Effect of Intracanal Glass-Ionomer Barrier Thickness on Microleakage in Coronal Part of Root in Endodontically Treated Teeth: an In Vitro Study.

STATEMENT OF THE PROBLEM: The most common cause of endodontic treatment failures is improper coronal sealing. Therefore, besides to proper root sealing, coronal sealing which is supported by a proper restoration has a major role in endodontic treatment success, and coronal microleakage should be considered as an etiologic factor in endodontic treatment failure. Glass-ionomer (GI) has been proposed as a coronal barrier for microleakage after endodontic treatment.
PURPOSE: This study aimed to evaluate the coronal microleakage in GI-obturated root canals in endodontically treated teeth using different thicknesses of GI. MATERIALS AND
METHOD: In this in vitro study, forty-five single-rooted extracted human teeth with single canals were collected and disinfected with 0.5% chloramine solution.
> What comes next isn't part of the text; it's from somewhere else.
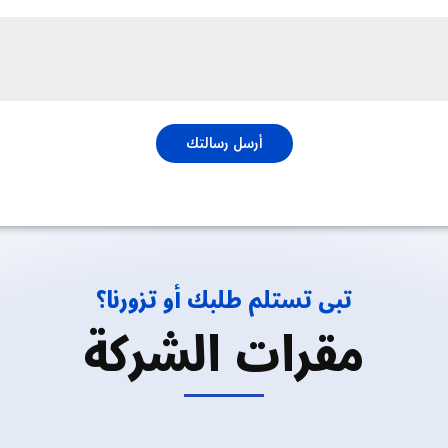
أرسل رسالتك
تبى تستلم طلبك أو تزورنا؟
مقرات الشركة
After endodontic treatment, teeth were divided into 3 groups. In the group 1 to 3, 1 to 3mm of gutta-percha was removed and GI was replaced at 1-, 2- and 3-mm thicknesses respectively. Then subgroups were placed in methylene blue dye and the microleakage was assessed using dye penetration.
RESULTS: The mean dye penetration in groups 1, 2 and 3 were 5.1, 3.7 and 2.9, respectively, with statistically significant differences. Group 1 exhibited the highest amount of dye penetration while group 3 showed the least one. Moreover, a significant difference between groups 1 and 2 (p= 0.002) and a non-significant difference between groups 2 and 3 (p= 0.098) was detected in mean dye penetration.
CONCLUSION: Thicker layers of GI might decrease the coronal microleakage. GI at 3-mm thickness resulted in the best protective effect on coronal microleakage in endodontically treated teeth, though further studies are needed to confirm these results. Copyright:

Introduction

Root canal contamination is usually prevented by a crown restoration. Coronal microleakage is considered as a major factor related to endodontic treatment failure. Currently, more attention is paid to the quality of the final restoration [ 1 ]. One of the most important techniques to prevent penetration of microorganisms and saliva into the root canal is the sealing of cavity access [ 2 ]. Moreover, researchers have shown that endodontic treatment of teeth exhibits a higher failure rate when coronal sealing is not appropriate [ 3 ]. The most common coronal sealers include mineral trioxide aggregate (MTA), Cavit, Zinc oxide cement based on mixture of eugenol and ethoxy benzoic acid(Super-EBA), composite resin, amalgam, glass-ionomer(GI) cement and intermediate restorative material [ 4 ]. GI cements are one of the most common restorative materials that are widely used in dentistry. GI ingredients include strontium aluminosilicate glass powder (base), calcium, and a water-soluble polymer (acid) [ 5 ]. GI cements are generated from reaction of weak polymeric acids with powdered glasses. An important clinical advantage of GIs is their adhesion to the surface of the tooth. Adhesion helps the retention of GI cements in the tooth and results in less marginal leakage [ 6 ]. GIs have some properties, including the following. They have a triple cure and setting that improves the quality of polymerization and decreases microleakage. Water sorption in GI restorations can decrease intervals between tooth edges and therefore can show a low microleakage rate in comparison with composite resins [ 7 ]. Use of unfilled resin on the restoration can improve GI properties due to a decrease in its dehydration and results in a decrease in microleakage [ 8 ]. Kolahduzan et al. [ 9 ] showed that coronal microleakage with the use of GI was lower than that with other materials, but the differences were not significant.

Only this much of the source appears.